L’œil de l’INA : Il y a 50 ans, Yves Mourousi révolutionnait le JT
Le 6 janvier 1975 à 13 heures, sur TF1 naissant, Yves Mourousi lance pour la première fois un « Bonjour » entré ensuite dans la légende du petit écran. La consécration d’une carrière qui a débuté par un stage d’été sur France Inter en 1967. Dès la rentrée suivante, il commence à intervenir régulièrement à l’antenne puis gravit les échelons en un temps record. Il est rapidement nommé rédacteur en chef d’Inter Actualités magazine, et en devient le présentateur, à partir du 6 novembre 1968. En 1972, il signe quelques reportages sur la troisième chaîne naissante puis débute sur TF1 avec une émission intitulée Feux croisés.
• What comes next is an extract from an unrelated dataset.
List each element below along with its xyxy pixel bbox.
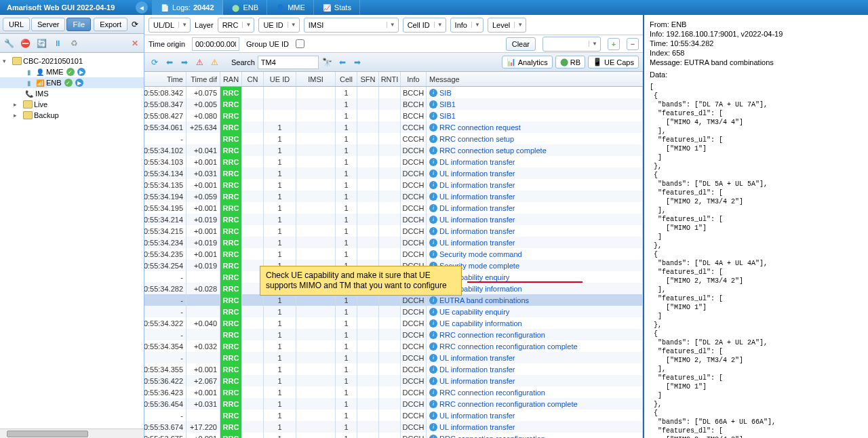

L’aventure du 13 heures quotidien, avec la complicité de Marie-Laure Augry, a duré 13 ans. Tout au long de cette période, le journaliste n’a cessé de bouleverser les codes traditionnels de l’information télévisée en la transformant en un spectacle dont il est devenu l’incontournable tête d’affiche. Plusieurs fois par mois, il réalise en extérieur, des « coups » étudiés dans les écoles, comme des modèles du genre. Le 8 octobre 1976, au temps de l’URSS, il se rend sur la Place Rouge pour interviewer Leonid Brejnev, le numéro un soviétique. Le 22 novembre 1977, il fait vivre en direct aux téléspectateurs, le premier vol commercial du Concorde. Le 3 octobre 1979, il prend le risque de se rendre à Pékin, place Tian’anmen où dix ans plus tard des manifestants connaîtront la répression pour avoir dénoncé la dictature chinoise. INA-Madelen vous propose de découvrir, ou de redécouvrir ce moment culte réalisé dans des conditions techniques exceptionnelles pour l’époque.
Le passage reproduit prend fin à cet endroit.